10. It is acceptable in quotations to make editorial changes such as capitalization, verb tense, or clarification as long as the altered material is enclosed in brackets.(brackets, not parentheses)

· Sammy calls the woman a “witch … [who] if she’d been born at the right time, they would have burned her over in Salem” (Updike 824).

11. Always explain WHY you’ve selected this quote. Summarize it, but don’t translate or just say it in other words. Point to its pertinence. Do not just stick it in there without any type of commentary.

Special Rules for Quoting Poetry and Drama:

12. When quoting less than 4 lines of poetry or verse drama (like Oedipus Rex or any Shakespearean play), use a slash ( / ) to mark the line breaks and keep the quote in the regular text of your paragraph.

· Robert Frost begins his ballad by musing, “Whose woods these are I think I know. / His house is in the village though” (lines 1-2).

13. When quoting 4 or more lines of poetry or drama, set the quote apart with a colon, move to the next line, indent 10 spaces (or so) and do not use quotation marks unless you are quoting dialogue. Notice in a block quote, the period goes before the citation. Common Sense Reminder: Do not use too many block quotes in a short essay. They are space huggers and can make it look like you are stretching your essay. It’s a good idea to break passages down into smaller bits when analyzing them.

· In his ballad “Stopping by Woods on a Snowy Evening,” Robert Frost muses:

Whose woods these are I think I know

His house is in the village though;

He will not see me stopping here

To watch his woods fill up with snow. (lines 1-4)
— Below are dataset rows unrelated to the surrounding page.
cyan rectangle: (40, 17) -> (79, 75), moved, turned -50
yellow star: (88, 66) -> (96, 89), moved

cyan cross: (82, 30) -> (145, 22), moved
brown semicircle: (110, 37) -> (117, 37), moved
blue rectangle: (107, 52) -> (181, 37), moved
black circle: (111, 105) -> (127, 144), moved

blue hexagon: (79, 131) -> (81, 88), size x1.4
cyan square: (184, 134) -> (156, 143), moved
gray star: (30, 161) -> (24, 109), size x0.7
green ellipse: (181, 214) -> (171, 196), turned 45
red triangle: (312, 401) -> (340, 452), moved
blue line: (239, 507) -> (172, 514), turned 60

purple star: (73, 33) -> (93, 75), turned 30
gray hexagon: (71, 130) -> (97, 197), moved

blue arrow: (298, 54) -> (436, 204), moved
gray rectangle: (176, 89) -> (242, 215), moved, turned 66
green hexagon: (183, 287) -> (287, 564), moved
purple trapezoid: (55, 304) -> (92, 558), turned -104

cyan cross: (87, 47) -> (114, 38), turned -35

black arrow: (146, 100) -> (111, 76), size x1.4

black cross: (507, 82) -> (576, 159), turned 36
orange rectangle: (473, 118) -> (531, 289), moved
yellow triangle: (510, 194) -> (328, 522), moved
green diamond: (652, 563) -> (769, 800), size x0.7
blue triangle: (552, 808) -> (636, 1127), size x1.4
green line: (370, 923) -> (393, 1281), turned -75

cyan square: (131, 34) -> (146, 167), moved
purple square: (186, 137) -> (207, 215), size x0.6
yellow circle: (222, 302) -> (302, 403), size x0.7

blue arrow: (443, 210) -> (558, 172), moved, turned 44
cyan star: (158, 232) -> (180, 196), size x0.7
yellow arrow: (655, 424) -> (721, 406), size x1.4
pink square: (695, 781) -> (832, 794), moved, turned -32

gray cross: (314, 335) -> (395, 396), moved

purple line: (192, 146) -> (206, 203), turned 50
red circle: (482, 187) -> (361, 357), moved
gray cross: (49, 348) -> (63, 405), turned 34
14. When quoting poetry cite the line numbers instead of the page numbers. When quoting drama, if there are also acts, scenes, and lines, indicate those as well. For example, (1.3. 45-47) is the citation for Act 1, scene 3, lines 45-47. You may have to alter or improvise for some versions of plays.

15. When quoting separate lines, place the citation at the end of the sentence and denote non-consecutive line numbers by using a comma instead of a dash.

· T. S. Eliot’s speaker frets, “I have measured out my life in coffee spoons,” after asking, “Do I dare / Disturb the universe?” (lines 50, 45-46).

16. Parenthetical Citations – Indicate the source of any quoted or paraphrased material in parentheses at the end of the sentence. Even if the quotation stops in the middle of your sentence, put the citation at the end of the sentence.

· In short quotations, the punctuation goes after the citation.

· Include the author’s last name and exact page number of the quote in the parentheses. If you happen to be quoting from two works by the same author (or you have two authors with the same last name), use a shortened form of the title and the page number. EX: (Updike 827); (“A Good Man” 903)

· Within a single paragraph, if all quoted material comes from the same source, use the author’s last name in parentheses after the first quote. Thereafter (within that paragraph), use only the page numbers. (Welty 1000); (1004)

· If you use the author’s name in the lead in to the quote, only put the page number in the parentheses.

Using Quotations

How much should I quote?

The focus of your essay should be on your understanding of the topic. If you include too much quotation in your essay, you will crowd out your own ideas. Consider quoting a passage from one of your sources if any of the following conditions holds:

  1. The language of the passage is particularly elegant or powerful or memorable.
  2. You wish to confirm the credibility of your argument by enlisting the support of an authority on your topic.
  3. The passage is worthy of further analysis.
  4. You wish to argue with someone else’s position in considerable detail.

Condition 3 is especially useful in essays for literature courses.

If an argument or a factual account from one of your sources is particularly relevant to your paper but does not deserve to be quoted verbatim, consider

  • paraphrasing the passage if you wish to convey the points in the passage at roughly the same level of detail as in the original
  • summarizing the relevant passage if you wish to sketch only the most essential points in the passage

Note that most scientific writing relies on summary rather than quotation. The same is true of writing in those social sciences—such as experimental psychology—that rely on controlled studies and emphasize quantifiable results. (Almost all of the examples in this handout follow the MLA system of citation, which is widely used in the humanities and in those social sciences with a less quantitative approach.)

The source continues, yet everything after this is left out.